Хорошо помню своих школьных учителей. В основном это были мужчины-фронтовики. Помню нашего историка — в одной и той же, наглухо застегнутой, много раз заштопанной рубашке под пиджаком. Но всегда белоснежной, словно накрахмаленной. Помню, я гадал: что он, каждую ночь стирает, что ли, ее? (Это был 47-й, тяжелейший для всей нашей страны год.)
Я вообще хорошо помню, как были одеты наши учителя — дети остро запоминают это. Владимир Львович, например, приходил на уроки в темно-синем бостоновом костюме, лоснящемся от долгой носки; рукава испачканы мелом. Я даже галстуки его помню — старинные шелковые, из довоенной благополучной жизни. Один — особенно. Темно-синий со светлым горошком. Как у Ленина.
Учитель русского языка, Михал Михалыч, носил офицерскую гимнастерку, перетянутую широким ремнем. Поверх — хоть и старый, но чистый и отглаженный, с выутюженными лацканами пиджак.
— А ну, дети, — говорил Михмих (так мы его звали между собой), — просклоняйте мне слово «дитя». Итак, именительный?
— Дитя.
— Родительный?
— Дитю… Дите…
— Дитяти! Запомните на всю жизнь — дитяти! Дитятей… О дитяте…
Я и запомнил. На всю, как видите, жизнь.
Как-то, помню (это было в пятом классе), мы играли в футбол на задах школы. Я на минуту выключился из игры, подбежал к стене школы, расстегнул ширинку… Кто-то схватил меня за ухо. И так вот, крепко и больно держа за ухо, отвел в учительскую, поставил посреди комнаты и сказал:
— Вот… Полюбуйтесь на него…
Это была учительница литературы Зинаида Павловна Шагова.
Жестоко, скажете. Зато на всю жизнь. Я навсегда запомнил: мочиться на стену школы, писать на ней грязные слова — нельзя!
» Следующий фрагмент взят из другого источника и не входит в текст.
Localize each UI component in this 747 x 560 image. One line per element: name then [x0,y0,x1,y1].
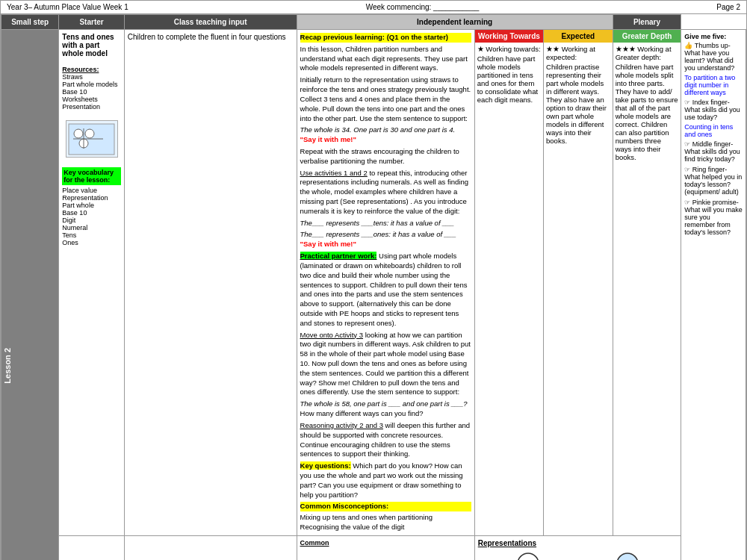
exp-header: Expected [544,30,613,43]
ci-reasoning: Reasoning activity 2 and 3 [300,421,383,429]
exp-desc: Children practise representing their par… [546,63,610,145]
col-header-plenary: Plenary [613,15,681,30]
svg-point-1 [74,129,83,138]
misconception-1: Mixing up tens and ones when partitionin… [300,513,471,523]
common-label: Common [300,539,471,547]
resource-presentation: Presentation [62,103,100,111]
vocab-2: Representation [62,194,120,202]
resources-label: Resources: [62,66,99,73]
ci-stem4-italic: The whole is 58, one part is ___ and one… [300,399,468,408]
resource-pwm: Part whole models [62,81,117,88]
lesson-number-label: Lesson 2 [3,348,12,384]
col-header-starter: Starter [59,15,124,30]
gd-desc: Children have part whole models split in… [616,63,679,161]
greater-depth-cell: Greater Depth ★★★ Working at Greater dep… [613,30,681,536]
plenary-index-blue: Counting in tens and ones [684,123,743,138]
class-input-cell: Recap previous learning: (Q1 on the star… [297,30,474,536]
straws-svg [483,550,573,560]
recap-label: Recap previous learning: (Q1 on the star… [300,33,471,43]
working-towards-cell: Working Towards ★ Working towards: Child… [474,30,543,536]
col-header-independent: Independent learning [297,15,613,30]
rep-missing-wholes: ? 30 4 2. Missing wholes [578,550,678,560]
vocab-1: Place value [62,187,120,194]
ci-key-q-label: Key questions: [300,461,351,470]
wt-header: Working Towards [475,30,543,43]
vocab-5: Digit [62,217,120,224]
ci-para3: Repeat with the straws encouraging the c… [300,147,471,167]
vocab-4: Base 10 [62,209,120,217]
ci-activities-text: Use activities 1 and 2 [300,169,368,177]
svg-point-6 [518,553,539,560]
vocab-6: Numeral [62,224,120,231]
rep-straws: 1. Bundles of straws [478,550,578,560]
resource-base10: Base 10 [62,88,87,96]
resource-worksheets: Worksheets [62,96,97,103]
wt-desc: Children have part whole models partitio… [477,55,541,104]
page-number: Page 2 [716,3,740,11]
expected-cell: Expected ★★ Working at expected: Childre… [544,30,613,536]
plenary-middle: ☞ Middle finger- What skills did you fin… [684,140,743,163]
gd-header: Greater Depth [613,30,681,43]
page-title: Year 3– Autumn Place Value Week 1 [7,3,128,11]
plenary-ring: ☞ Ring finger- What helped you in today'… [684,166,743,196]
ci-misconceptions-label: Common Misconceptions: [300,502,471,511]
svg-point-2 [85,129,94,138]
small-step-bottom [59,535,124,560]
plenary-cell: Give me five: 👍 Thumbs up- What have you… [681,30,746,561]
ci-stem1-red: "Say it with me!" [300,135,357,143]
starter-desc: Children to complete the fluent in four … [128,33,286,41]
ci-activity3-text: Move onto Activity 3 [300,331,363,339]
rep-label: Representations [478,539,678,547]
col-header-small-step: Small step [1,15,59,30]
starter-cell: Children to complete the fluent in four … [124,30,297,536]
resource-straws: Straws [62,73,83,81]
plenary-title: Give me five: [684,33,743,40]
gd-star: ★★★ [616,45,636,53]
lesson-number-cell: Lesson 2 [1,30,59,561]
plenary-thumb: 👍 Thumbs up- What have you learnt? What … [684,42,743,72]
ci-stem2: The___ represents ___tens: it has a valu… [300,219,471,228]
vocab-7: Tens [62,231,120,239]
ci-practical-rest: Using part whole models (laminated or dr… [300,252,468,327]
vocab-3: Part whole [62,202,120,209]
ci-stem3-italic: The___ represents ___ones: it has a valu… [300,230,456,238]
rep-row-1: 1. Bundles of straws ? [478,550,678,560]
missing-wholes-svg: ? 30 4 [583,550,672,560]
wt-label: Working towards: [486,45,540,53]
wt-star: ★ [477,45,484,53]
starter-bottom [124,535,297,560]
vocab-8: Ones [62,239,120,246]
small-step-title: Tens and ones with a part whole model [62,33,120,57]
plenary-pinkie: ☞ Pinkie promise- What will you make sur… [684,199,743,236]
plenary-index-label: To partition a two digit number in diffe… [684,74,743,96]
misconception-2: Recognising the value of the digit [300,523,471,532]
col-header-class-input: Class teaching input [124,15,297,30]
key-vocab-label: Key vocabulary for the lesson: [62,167,120,185]
ci-activity3-rest: looking at how we can partition two digi… [300,331,471,396]
ci-practical-label: Practical partner work: [300,252,377,260]
ci-para2: Initially return to the representation u… [300,75,471,123]
week-commencing: Week commencing: ___________ [128,3,717,11]
ci-para1: In this lesson, Children partition numbe… [300,45,471,73]
exp-star: ★★ [546,45,560,53]
ci-stem4-rest: How many different ways can you find? [300,409,424,417]
small-step-cell: Tens and ones with a part whole model Re… [59,30,124,536]
ci-stem1-italic: The whole is 34. One part is 30 and one … [300,125,456,134]
thumbnail-image [66,120,118,158]
plenary-index: ☞ Index finger- What skills did you use … [684,99,743,121]
class-input-bottom: Common [297,535,474,560]
thumbnail-svg [67,122,116,156]
ci-stem3-red: "Say it with me!" [300,240,357,248]
representations-cell: Representations [474,535,681,560]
Я помню всех своих педагогов. Запомнят ли нынешние дети своих школьных учителей? Уже много лет учить детей идут не самые способные и не те, у кого истинное дарование. Мужчин-учителей практически вовсе нет, мужчина — кормилец, ему надо кормить семью — на учительские шиши не прокормишь.
Смогут ли нынешние дети научиться от своих учителей строгости, скромности, изяществу — в одежде? Какое там… Современная учительница, собираясь на урок, обливается горючими слезами — надеть совершенно нечего.
Я всегда кричал на всех углах и повторю в сотый раз: страна, где учитель нищенствует, не может иметь никакого будущего.
Разочарование
Когда меня спрашивают: «Ваше самое большое разочарование в жизни?» — я вспоминаю этот случай.
В 1953-м я закончил школу. А куда идти учиться дальше, ума не приложу. О том, чтобы пойти работать, и речи не заходило. А надо бы! Мать, портниха, воспитывала нас с сестрой одна. Как же ей тяжело приходилось! Страшная война, голодные послевоенные годы. Загубленная молодость. Всю себя, без остатка, — детям!
Но мама помыслить не могла, чтобы дети остались без высшего образования. У самой погубленная жизнь, так хоть дети…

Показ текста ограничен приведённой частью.